DATA EXCERPTS>
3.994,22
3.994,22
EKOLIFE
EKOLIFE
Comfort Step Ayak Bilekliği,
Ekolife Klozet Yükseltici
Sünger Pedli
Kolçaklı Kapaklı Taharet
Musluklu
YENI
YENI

ASSIGNED TASK>
Your answer should consist of the lines from the line with "Sünger Pedli" through the last line of the data, set down exactly, both included.

SOLUTION FOR THIS EXERCISE>
Sünger Pedli
Kolçaklı Kapaklı Taharet
Musluklu
YENI
YENI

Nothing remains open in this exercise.